Goal of the exercise:
Everything in the records must appear again exactly, except the images.

Materials provided:
----

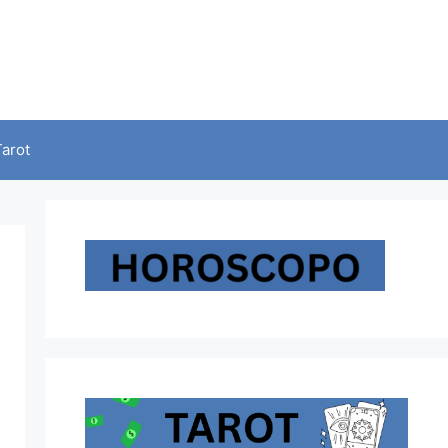
Tarot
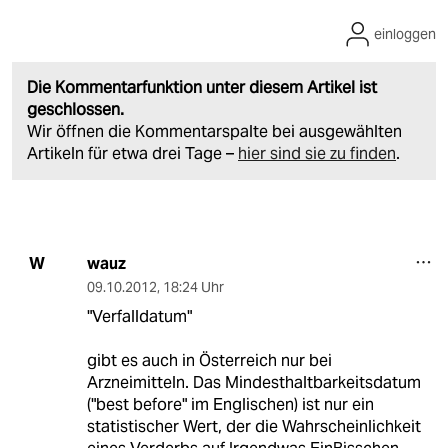
einloggen
Die Kommentarfunktion unter diesem Artikel ist
geschlossen.
Wir öffnen die Kommentarspalte bei ausgewählten
Artikeln für etwa drei Tage –
hier sind sie zu finden
.
wauz
W
09.10.2012
,
18:24 Uhr
"Verfalldatum"
gibt es auch in Österreich nur bei
Arzneimitteln. Das Mindesthaltbarkeitsdatum
("best before" im Englischen) ist nur ein
statistischer Wert, der die Wahrscheinlichkeit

----

Output below:
Tarot
einloggen
Die Kommentarfunktion unter diesem Artikel ist
geschlossen.
Wir öffnen die Kommentarspalte bei ausgewählten
Artikeln für etwa drei Tage –
hier sind sie zu finden
.
wauz
W
09.10.2012
,
18:24 Uhr
"Verfalldatum"
gibt es auch in Österreich nur bei
Arzneimitteln. Das Mindesthaltbarkeitsdatum
("best before" im Englischen) ist nur ein
statistischer Wert, der die Wahrscheinlichkeit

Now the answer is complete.